■ Problem to solve: Return all of the entries exactly, with nothing added or left out.

--*--

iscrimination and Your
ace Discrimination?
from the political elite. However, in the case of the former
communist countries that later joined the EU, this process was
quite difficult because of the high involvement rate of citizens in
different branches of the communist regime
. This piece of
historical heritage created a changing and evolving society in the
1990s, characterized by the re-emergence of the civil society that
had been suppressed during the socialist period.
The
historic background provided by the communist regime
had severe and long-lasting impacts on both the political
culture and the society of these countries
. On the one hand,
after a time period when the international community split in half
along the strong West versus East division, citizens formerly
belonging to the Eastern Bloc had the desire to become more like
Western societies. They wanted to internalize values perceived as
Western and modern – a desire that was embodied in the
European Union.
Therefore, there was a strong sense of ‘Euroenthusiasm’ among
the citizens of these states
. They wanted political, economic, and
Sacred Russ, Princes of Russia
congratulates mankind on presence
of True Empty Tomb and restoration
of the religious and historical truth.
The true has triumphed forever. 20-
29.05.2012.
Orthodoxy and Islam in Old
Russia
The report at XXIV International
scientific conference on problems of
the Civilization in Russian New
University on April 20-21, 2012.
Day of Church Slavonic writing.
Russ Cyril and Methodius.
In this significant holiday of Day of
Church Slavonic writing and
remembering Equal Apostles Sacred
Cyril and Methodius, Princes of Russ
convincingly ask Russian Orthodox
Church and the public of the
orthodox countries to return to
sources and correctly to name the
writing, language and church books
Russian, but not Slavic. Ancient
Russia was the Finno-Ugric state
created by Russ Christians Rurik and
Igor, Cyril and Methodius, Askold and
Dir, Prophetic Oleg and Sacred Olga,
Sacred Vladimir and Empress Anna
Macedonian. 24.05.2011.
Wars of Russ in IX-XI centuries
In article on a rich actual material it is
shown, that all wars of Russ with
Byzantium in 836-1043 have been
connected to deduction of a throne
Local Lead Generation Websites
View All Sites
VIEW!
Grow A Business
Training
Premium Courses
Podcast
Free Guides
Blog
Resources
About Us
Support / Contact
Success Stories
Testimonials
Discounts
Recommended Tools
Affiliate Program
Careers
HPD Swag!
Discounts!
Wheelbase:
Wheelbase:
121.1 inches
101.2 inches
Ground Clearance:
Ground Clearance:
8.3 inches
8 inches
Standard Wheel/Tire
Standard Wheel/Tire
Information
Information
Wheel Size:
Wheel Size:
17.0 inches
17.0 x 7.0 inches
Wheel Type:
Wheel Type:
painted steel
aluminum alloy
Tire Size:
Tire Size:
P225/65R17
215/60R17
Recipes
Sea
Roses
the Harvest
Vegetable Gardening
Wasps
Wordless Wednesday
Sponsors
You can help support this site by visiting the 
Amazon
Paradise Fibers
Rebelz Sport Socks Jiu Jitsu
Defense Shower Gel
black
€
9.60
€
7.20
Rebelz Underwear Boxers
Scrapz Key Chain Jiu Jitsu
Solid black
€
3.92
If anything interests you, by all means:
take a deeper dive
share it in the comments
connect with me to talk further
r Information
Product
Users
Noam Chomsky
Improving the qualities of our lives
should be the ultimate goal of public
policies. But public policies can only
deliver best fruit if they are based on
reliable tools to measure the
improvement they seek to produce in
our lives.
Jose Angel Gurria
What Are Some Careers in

--*--

■ Task result:
iscrimination and Your
ace Discrimination?
from the political elite. However, in the case of the former
communist countries that later joined the EU, this process was
quite difficult because of the high involvement rate of citizens in
different branches of the communist regime
. This piece of
historical heritage created a changing and evolving society in the
1990s, characterized by the re-emergence of the civil society that
had been suppressed during the socialist period.
The
historic background provided by the communist regime
had severe and long-lasting impacts on both the political
culture and the society of these countries
. On the one hand,
after a time period when the international community split in half
along the strong West versus East division, citizens formerly
belonging to the Eastern Bloc had the desire to become more like
Western societies. They wanted to internalize values perceived as
Western and modern – a desire that was embodied in the
European Union.
Therefore, there was a strong sense of ‘Euroenthusiasm’ among
the citizens of these states
. They wanted political, economic, and
Sacred Russ, Princes of Russia
congratulates mankind on presence
of True Empty Tomb and restoration
of the religious and historical truth.
The true has triumphed forever. 20-
29.05.2012.
Orthodoxy and Islam in Old
Russia
The report at XXIV International
scientific conference on problems of
the Civilization in Russian New
University on April 20-21, 2012.
Day of Church Slavonic writing.
Russ Cyril and Methodius.
In this significant holiday of Day of
Church Slavonic writing and
remembering Equal Apostles Sacred
Cyril and Methodius, Princes of Russ
convincingly ask Russian Orthodox
Church and the public of the
orthodox countries to return to
sources and correctly to name the
writing, language and church books
Russian, but not Slavic. Ancient
Russia was the Finno-Ugric state
created by Russ Christians Rurik and
Igor, Cyril and Methodius, Askold and
Dir, Prophetic Oleg and Sacred Olga,
Sacred Vladimir and Empress Anna
Macedonian. 24.05.2011.
Wars of Russ in IX-XI centuries
In article on a rich actual material it is
shown, that all wars of Russ with
Byzantium in 836-1043 have been
connected to deduction of a throne
Local Lead Generation Websites
View All Sites
VIEW!
Grow A Business
Training
Premium Courses
Podcast
Free Guides
Blog
Resources
About Us
Support / Contact
Success Stories
Testimonials
Discounts
Recommended Tools
Affiliate Program
Careers
HPD Swag!
Discounts!
Wheelbase:
Wheelbase:
121.1 inches
101.2 inches
Ground Clearance:
Ground Clearance:
8.3 inches
8 inches
Standard Wheel/Tire
Standard Wheel/Tire
Information
Information
Wheel Size:
Wheel Size:
17.0 inches
17.0 x 7.0 inches
Wheel Type:
Wheel Type:
painted steel
aluminum alloy
Tire Size:
Tire Size:
P225/65R17
215/60R17
Recipes
Sea
Roses
the Harvest
Vegetable Gardening
Wasps
Wordless Wednesday
Sponsors
You can help support this site by visiting the 
Amazon
Paradise Fibers
Rebelz Sport Socks Jiu Jitsu
Defense Shower Gel
black
€
9.60
€
7.20
Rebelz Underwear Boxers
Scrapz Key Chain Jiu Jitsu
Solid black
€
3.92
If anything interests you, by all means:
take a deeper dive
share it in the comments
connect with me to talk further
r Information
Product
Users
Noam Chomsky
Improving the qualities of our lives
should be the ultimate goal of public
policies. But public policies can only
deliver best fruit if they are based on
reliable tools to measure the
improvement they seek to produce in
our lives.
Jose Angel Gurria
What Are Some Careers in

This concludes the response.